== Extracted entries ==

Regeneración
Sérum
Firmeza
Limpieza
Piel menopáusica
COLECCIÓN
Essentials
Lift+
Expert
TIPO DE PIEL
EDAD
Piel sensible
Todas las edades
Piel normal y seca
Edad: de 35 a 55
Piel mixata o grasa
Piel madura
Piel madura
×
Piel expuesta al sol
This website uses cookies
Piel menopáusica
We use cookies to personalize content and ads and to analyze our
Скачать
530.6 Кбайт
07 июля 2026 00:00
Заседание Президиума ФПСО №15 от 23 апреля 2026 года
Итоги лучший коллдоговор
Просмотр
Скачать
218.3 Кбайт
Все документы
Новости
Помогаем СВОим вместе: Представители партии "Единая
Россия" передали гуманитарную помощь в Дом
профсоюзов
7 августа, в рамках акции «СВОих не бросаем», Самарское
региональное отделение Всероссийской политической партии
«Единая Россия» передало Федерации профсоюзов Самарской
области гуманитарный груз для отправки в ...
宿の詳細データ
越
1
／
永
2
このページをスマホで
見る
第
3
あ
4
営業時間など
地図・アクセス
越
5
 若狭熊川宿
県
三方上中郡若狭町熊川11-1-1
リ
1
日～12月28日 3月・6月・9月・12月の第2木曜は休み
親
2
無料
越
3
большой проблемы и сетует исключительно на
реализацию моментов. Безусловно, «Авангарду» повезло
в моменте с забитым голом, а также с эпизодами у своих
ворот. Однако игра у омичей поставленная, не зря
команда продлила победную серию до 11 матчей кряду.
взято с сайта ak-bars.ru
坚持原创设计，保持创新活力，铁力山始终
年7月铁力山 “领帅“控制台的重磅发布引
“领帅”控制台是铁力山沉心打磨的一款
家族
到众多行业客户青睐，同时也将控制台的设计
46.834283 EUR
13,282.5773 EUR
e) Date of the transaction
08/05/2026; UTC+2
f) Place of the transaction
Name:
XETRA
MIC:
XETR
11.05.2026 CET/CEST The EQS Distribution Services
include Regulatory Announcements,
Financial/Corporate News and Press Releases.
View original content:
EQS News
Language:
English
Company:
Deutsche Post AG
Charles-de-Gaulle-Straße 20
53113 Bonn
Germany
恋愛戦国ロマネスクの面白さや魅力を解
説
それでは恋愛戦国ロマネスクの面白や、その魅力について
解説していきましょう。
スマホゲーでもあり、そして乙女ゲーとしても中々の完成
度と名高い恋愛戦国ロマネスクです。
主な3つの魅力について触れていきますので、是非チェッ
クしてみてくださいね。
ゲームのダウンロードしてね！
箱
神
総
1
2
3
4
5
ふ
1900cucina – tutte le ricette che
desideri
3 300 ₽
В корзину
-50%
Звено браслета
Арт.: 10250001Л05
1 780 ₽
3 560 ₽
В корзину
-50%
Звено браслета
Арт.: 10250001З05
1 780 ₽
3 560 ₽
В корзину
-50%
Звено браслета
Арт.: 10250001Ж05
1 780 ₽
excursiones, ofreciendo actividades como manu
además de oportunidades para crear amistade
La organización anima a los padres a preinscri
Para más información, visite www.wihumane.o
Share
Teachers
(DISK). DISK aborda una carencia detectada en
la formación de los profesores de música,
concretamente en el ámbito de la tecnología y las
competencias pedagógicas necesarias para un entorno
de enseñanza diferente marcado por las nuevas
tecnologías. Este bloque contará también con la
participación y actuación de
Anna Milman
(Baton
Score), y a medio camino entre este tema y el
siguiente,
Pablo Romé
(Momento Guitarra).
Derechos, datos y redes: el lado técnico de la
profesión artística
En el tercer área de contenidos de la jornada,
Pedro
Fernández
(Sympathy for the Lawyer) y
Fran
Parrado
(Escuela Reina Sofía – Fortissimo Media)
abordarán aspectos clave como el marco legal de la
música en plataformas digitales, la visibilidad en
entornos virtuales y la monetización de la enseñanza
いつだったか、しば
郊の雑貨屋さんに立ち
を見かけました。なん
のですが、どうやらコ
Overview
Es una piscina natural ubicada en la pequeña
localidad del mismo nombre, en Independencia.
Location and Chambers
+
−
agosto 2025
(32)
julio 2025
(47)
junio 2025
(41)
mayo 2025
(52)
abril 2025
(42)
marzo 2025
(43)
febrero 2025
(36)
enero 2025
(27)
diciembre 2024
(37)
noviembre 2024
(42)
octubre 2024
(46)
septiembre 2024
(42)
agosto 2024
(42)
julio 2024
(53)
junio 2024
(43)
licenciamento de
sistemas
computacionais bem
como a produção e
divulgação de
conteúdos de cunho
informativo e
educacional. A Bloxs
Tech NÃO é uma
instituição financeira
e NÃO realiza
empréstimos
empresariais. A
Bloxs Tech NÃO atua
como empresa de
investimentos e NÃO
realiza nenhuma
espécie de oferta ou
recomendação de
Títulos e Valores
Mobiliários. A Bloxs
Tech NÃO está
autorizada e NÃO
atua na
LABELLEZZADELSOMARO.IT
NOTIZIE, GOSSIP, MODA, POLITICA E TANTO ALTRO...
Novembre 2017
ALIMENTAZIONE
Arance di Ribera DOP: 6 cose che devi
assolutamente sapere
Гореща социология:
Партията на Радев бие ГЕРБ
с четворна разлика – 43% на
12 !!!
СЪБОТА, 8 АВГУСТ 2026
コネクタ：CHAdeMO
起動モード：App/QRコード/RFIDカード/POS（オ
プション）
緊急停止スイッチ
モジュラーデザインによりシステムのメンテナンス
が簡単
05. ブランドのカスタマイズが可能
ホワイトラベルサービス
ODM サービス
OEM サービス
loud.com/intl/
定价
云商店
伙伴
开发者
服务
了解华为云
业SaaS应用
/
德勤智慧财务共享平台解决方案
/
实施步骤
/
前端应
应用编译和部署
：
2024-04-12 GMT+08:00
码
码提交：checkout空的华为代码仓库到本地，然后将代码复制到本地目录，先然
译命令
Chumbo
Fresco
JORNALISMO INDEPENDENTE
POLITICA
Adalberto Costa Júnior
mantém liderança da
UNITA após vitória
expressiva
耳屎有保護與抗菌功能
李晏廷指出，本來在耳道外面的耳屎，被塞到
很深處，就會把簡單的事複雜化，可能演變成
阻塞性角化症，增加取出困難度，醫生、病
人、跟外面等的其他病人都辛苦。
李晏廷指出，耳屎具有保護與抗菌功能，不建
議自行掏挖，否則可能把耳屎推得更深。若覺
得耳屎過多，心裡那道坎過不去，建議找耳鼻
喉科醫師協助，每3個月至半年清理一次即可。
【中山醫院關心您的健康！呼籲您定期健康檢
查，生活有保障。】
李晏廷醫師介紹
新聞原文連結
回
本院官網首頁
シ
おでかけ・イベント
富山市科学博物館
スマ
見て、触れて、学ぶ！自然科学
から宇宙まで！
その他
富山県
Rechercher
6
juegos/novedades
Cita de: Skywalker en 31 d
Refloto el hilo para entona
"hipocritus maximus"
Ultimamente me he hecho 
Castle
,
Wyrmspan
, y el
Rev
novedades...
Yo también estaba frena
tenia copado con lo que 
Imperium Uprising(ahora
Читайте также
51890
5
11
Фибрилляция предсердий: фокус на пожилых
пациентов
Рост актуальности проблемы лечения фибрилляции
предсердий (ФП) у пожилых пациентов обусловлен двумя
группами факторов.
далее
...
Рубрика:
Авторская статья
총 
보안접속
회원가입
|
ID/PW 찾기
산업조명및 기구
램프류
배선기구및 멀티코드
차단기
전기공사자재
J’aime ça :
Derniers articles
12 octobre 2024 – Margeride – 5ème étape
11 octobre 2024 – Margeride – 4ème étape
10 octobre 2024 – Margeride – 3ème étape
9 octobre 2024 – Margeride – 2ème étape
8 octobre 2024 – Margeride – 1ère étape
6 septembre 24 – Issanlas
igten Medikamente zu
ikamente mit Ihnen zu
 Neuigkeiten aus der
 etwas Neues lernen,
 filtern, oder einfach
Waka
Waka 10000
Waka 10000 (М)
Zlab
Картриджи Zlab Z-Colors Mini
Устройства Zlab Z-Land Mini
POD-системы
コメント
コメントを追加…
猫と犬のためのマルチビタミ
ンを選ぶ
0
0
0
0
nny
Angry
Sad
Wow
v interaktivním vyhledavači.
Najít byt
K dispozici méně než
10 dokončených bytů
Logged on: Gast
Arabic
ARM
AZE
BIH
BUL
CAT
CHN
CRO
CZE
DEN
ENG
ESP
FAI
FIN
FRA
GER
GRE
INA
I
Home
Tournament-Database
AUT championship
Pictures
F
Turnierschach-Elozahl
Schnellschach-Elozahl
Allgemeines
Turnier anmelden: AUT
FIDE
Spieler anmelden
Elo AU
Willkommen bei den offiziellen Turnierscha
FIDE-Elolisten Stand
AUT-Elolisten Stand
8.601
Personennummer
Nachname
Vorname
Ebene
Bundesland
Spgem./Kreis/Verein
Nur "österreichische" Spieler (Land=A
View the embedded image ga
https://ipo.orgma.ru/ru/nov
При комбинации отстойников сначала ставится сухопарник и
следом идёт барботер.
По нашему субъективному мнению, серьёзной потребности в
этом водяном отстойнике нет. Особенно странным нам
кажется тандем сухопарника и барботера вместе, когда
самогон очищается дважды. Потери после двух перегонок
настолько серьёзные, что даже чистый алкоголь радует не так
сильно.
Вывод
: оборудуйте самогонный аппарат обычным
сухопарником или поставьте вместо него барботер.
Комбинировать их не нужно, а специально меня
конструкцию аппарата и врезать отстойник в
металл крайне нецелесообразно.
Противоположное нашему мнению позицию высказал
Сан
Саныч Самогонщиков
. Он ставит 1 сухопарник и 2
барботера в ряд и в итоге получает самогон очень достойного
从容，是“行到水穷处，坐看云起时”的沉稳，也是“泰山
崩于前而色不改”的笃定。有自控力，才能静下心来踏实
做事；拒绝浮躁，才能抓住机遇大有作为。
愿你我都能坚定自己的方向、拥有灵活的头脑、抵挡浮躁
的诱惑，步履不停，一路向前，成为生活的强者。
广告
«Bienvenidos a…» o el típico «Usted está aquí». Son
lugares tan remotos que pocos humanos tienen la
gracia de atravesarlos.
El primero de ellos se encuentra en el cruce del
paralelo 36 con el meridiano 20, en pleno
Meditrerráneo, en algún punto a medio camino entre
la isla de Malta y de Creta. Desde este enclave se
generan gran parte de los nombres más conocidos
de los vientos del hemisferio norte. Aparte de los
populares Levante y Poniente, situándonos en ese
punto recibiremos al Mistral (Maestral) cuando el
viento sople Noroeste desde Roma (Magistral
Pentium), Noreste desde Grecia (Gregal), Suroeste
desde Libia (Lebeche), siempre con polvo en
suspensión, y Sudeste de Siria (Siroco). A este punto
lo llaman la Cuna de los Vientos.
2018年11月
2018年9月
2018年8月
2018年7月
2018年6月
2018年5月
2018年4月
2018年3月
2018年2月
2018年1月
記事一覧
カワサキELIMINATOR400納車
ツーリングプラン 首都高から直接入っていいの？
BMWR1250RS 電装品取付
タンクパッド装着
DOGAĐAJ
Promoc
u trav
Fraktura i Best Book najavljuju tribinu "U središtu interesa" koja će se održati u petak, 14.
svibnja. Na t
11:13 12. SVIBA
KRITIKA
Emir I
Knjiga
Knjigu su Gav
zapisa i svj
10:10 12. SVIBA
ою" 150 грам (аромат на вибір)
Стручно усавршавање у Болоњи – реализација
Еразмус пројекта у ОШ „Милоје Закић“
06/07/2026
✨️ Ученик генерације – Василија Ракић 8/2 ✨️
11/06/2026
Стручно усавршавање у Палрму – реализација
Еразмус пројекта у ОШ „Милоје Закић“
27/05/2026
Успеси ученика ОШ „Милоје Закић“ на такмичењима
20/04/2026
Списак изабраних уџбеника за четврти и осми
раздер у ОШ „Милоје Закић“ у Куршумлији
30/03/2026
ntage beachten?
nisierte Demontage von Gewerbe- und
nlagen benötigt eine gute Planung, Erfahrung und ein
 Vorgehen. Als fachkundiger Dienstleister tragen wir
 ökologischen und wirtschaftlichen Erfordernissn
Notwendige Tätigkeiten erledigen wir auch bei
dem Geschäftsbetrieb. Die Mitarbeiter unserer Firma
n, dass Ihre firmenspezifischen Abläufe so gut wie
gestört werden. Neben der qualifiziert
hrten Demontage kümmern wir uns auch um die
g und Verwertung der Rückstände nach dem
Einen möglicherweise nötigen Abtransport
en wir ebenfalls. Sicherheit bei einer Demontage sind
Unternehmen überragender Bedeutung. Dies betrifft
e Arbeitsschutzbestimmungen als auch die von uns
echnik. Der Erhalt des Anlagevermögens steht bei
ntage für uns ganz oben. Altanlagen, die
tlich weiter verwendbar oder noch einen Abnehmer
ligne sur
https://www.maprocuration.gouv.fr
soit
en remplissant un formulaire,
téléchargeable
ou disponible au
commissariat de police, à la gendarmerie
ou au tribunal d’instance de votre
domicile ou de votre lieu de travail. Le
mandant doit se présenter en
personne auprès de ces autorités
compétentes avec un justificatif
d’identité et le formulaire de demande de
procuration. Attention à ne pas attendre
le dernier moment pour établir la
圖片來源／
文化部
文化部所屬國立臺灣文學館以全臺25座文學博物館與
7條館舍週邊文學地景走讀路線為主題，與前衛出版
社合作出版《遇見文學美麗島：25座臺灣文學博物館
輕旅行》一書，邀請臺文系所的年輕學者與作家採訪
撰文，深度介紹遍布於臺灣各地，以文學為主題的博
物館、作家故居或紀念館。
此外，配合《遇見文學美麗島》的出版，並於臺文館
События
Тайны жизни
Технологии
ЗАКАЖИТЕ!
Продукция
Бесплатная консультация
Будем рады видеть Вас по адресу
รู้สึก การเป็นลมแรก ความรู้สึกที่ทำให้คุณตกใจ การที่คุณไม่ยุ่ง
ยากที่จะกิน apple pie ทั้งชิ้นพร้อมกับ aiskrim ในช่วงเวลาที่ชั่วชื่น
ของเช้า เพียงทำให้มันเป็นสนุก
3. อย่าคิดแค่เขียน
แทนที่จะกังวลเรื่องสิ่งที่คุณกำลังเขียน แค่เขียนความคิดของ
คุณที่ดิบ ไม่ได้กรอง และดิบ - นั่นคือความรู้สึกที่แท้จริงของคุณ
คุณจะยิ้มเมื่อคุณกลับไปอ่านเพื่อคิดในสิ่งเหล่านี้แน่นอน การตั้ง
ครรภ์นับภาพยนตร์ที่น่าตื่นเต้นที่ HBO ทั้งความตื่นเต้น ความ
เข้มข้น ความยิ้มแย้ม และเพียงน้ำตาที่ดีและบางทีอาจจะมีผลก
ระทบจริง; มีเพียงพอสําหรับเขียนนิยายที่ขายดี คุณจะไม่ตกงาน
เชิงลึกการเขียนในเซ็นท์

===

Brief: Look through the listing and extract every line with "formulaire" in it.

Answer to this exercise:
en remplissant un formulaire,
d’identité et le formulaire de demande de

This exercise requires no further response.